8Rs13/25b – OLG Wien Entscheidung
Kopf
Das Oberlandesgericht Wien hat als Berufungsgericht in Arbeits- und Sozialrechtssachen durch die Senatspräsidentin Mag. Zacek, den Richter Mag. Zechmeister und die Richterin Dr. Heissenberger, LL.M., sowie die fachkundigen Laienrichter Dipl.BW MBA Michael Choc und Christian Römer in der Sozialrechtssache der klagenden Partei Mag. A* , **, vertreten durch Mag.
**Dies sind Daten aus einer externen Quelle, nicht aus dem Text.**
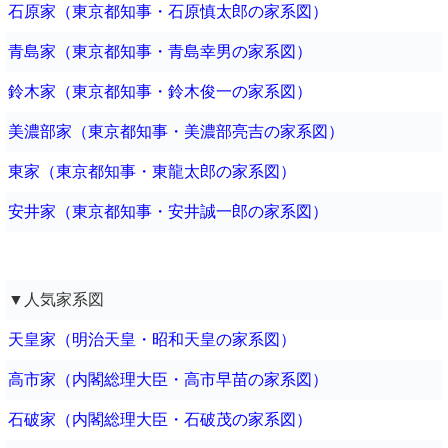
石原家（東京都知事・石原慎太郎の家系図）
青島家（東京都知事・青島幸男の家系図）
鈴木家（東京都知事・鈴木俊一の家系図）
美濃部家（東京都知事・美濃部亮吉の家系図）
東家（東京都知事・東龍太郎の家系図）
安井家（東京都知事・安井誠一郎の家系図）
▼人気家系図
天皇家（明治天皇・昭和天皇の家系図）
高市家（内閣総理大臣・高市早苗の家系図）
石破家（内閣総理大臣・石破茂の家系図）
B* ua, Angestellte der Kammer für Arbeiter und Angestellte für **, **, wider die beklagte Partei Pensionsversicherungsanstalt , Landesstelle **, **, wegen Berufsunfähigkeitspension, über die Berufung der klagenden Partei gegen das Urteil des Landesgerichts Eisenstadt als Arbeits- und Sozialgericht vom 7.6.2024, **-34, gemäß den §§ 2 Abs 1 ASGG, 480 Abs 1 ZPO in nichtöffentlicher Sitzung zu Recht erkannt:
Spruch
Der Berufung wird nicht Folge gegeben.
Die ordentliche Revision ist nicht zulässig.
Text
Entscheidungsgründe:
Mit dem angefochtenen Urteil wies das Erstgericht das Klagebegehren, die Beklagte sei schuldig, dem Kläger ab 1.2.2023 die Berufsunfähigkeitspension im gesetzlichen Ausmaß bzw in eventu zumutbare Maßnahmen der beruflichen Rehabilitation zu gewähren, ab.
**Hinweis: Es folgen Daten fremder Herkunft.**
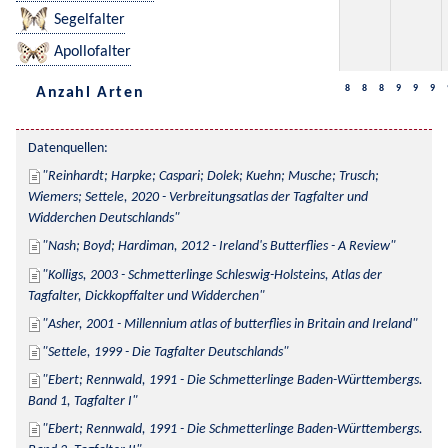
Segelfalter
Apollofalter
8
8
8
9
9
9
Anzahl Arten
Datenquellen:
Reinhardt; Harpke; Caspari; Dolek; Kuehn; Musche; Trusch; 
Wiemers; Settele, 2020 - Verbreitungsatlas der Tagfalter und 
Widderchen Deutschlands
Nash; Boyd; Hardiman, 2012 - Ireland's Butterflies - A Review
Kolligs, 2003 - Schmetterlinge Schleswig-Holsteins, Atlas der 
Tagfalter, Dickkopffalter und Widderchen
Asher, 2001 - Millennium atlas of butterflies in Britain and Ireland
Settele, 1999 - Die Tagfalter Deutschlands
Ebert; Rennwald, 1991 - Die Schmetterlinge Baden-Württembergs. 
Band 1, Tagfalter I
Ebert; Rennwald, 1991 - Die Schmetterlinge Baden-Württembergs.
Das Erstgericht stellte den auf den Seiten 2 bis 5 des angefochtenen Urteils ersichtlichen Sachverhalt fest, auf den verwiesen wird.
Rechtlich kam das Erstgericht - soweit für das Berufungsverfahren relevant - zusammengefasst zu dem Ergebnis, dass der Kläger seine aufgrund seiner bisherigen Verwendung erworbenen Kenntnisse und Fähigkeiten in den festgestellten juristischen Angestelltentätigkeiten (wie etwa als Jurist in Wirtschaftsunternehmungen), bei denen kein einwandfreies Hörvermögen erforderlich sei, einsetzen und daher auf diese Berufe verwiesen werden könne. Es liege demzufolge keine Berufsunfähigkeit vor.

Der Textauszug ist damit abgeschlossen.